WORK TO COMPLETE - Quote all lines below exactly. Images stay out.

MATERIAL FOR THIS EXERCISE -
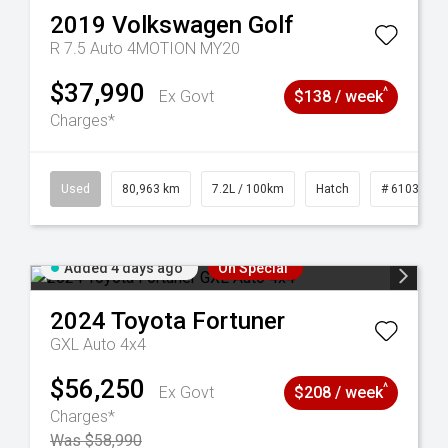
2019
Volkswagen
Golf
R 7.5 Auto 4MOTION MY20
$37,990
^
Ex Govt
$138 / week
Charges*
83
Used
80,963 km
7.2L / 100km
Hatch
# 61039281
Added 4 days ago
On Special
2024
Toyota
Fortuner
GXL Auto 4x4
$56,250
^
Ex Govt
$208 / week
Charges*
Was $58,990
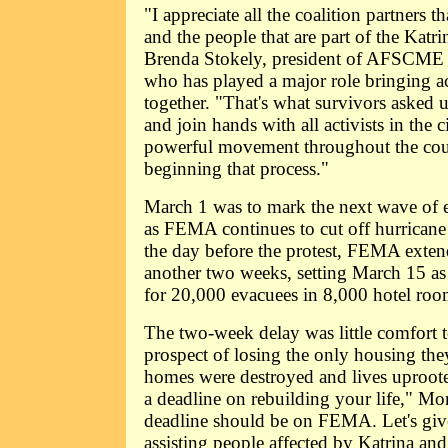
"I appreciate all the coalition partners 
and the people that are part of the Katr
Brenda Stokely, president of AFSCME D
who has played a major role bringing ac
together. "That's what survivors asked 
and join hands with all activists in the c
powerful movement throughout the cou
beginning that process."
March 1 was to mark the next wave of e
as FEMA continues to cut off hurricane
the day before the protest, FEMA exten
another two weeks, setting March 15 as
for 20,000 evacuees in 8,000 hotel room
The two-week delay was little comfort t
prospect of losing the only housing they
homes were destroyed and lives uproote
a deadline on rebuilding your life," Mo
deadline should be on FEMA. Let's giv
assisting people affected by Katrina and 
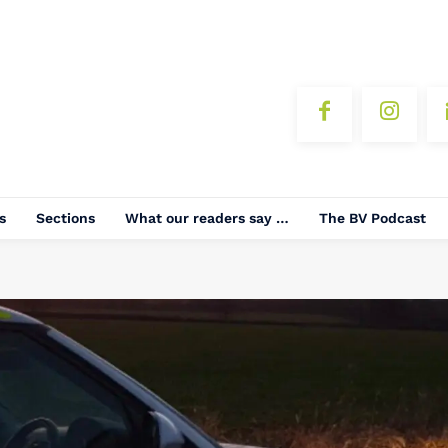
s
Sections
What our readers say …
The BV Podcast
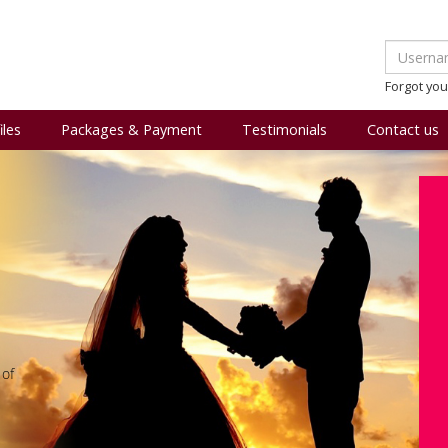
Forgot yo
iles
Packages & Payment
Testimonials
Contact us
 of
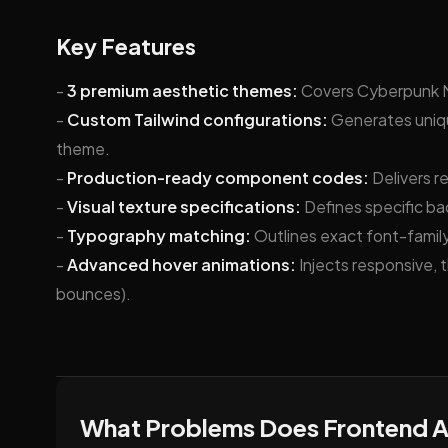
Key Features
-
3 premium aesthetic themes:
Covers Cyberpunk Ne
-
Custom Tailwind configurations:
Generates uniqu
theme.
-
Production-ready component codes:
Delivers r
-
Visual texture specifications:
Defines specific ba
-
Typography matching:
Outlines exact font-family,
-
Advanced hover animations:
Injects responsive, 
bounces).
What Problems Does Frontend A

EXPECTED ANSWER -
2019
Volkswagen
Golf
R 7.5 Auto 4MOTION MY20
$37,990
^
Ex Govt
$138 / week
Charges*
83
Used
80,963 km
7.2L / 100km
Hatch
# 61039281
Added 4 days ago
On Special
2024
Toyota
Fortuner
GXL Auto 4x4
$56,250
^
Ex Govt
$208 / week
Charges*
Was $58,990
"I appreciate all the coalition partners 
and the people that are part of the Katr
Brenda Stokely, president of AFSCME D
who has played a major role bringing ac
together. "That's what survivors asked 
and join hands with all activists in the c
powerful movement throughout the cou
beginning that process."
March 1 was to mark the next wave of e
as FEMA continues to cut off hurricane
the day before the protest, FEMA exten
another two weeks, setting March 15 as
for 20,000 evacuees in 8,000 hotel room
The two-week delay was little comfort t
prospect of losing the only housing they
homes were destroyed and lives uproote
a deadline on rebuilding your life," Mo
deadline should be on FEMA. Let's giv
assisting people affected by Katrina and 
s
Sections
What our readers say …
The BV Podcast
Forgot yo
iles
Packages & Payment
Testimonials
Contact us
 of
Key Features
-
3 premium aesthetic themes:
Covers Cyberpunk Ne
-
Custom Tailwind configurations:
Generates uniqu
theme.
-
Production-ready component codes:
Delivers r
-
Visual texture specifications:
Defines specific ba
-
Typography matching:
Outlines exact font-family,
-
Advanced hover animations:
Injects responsive, 
bounces).
What Problems Does Frontend A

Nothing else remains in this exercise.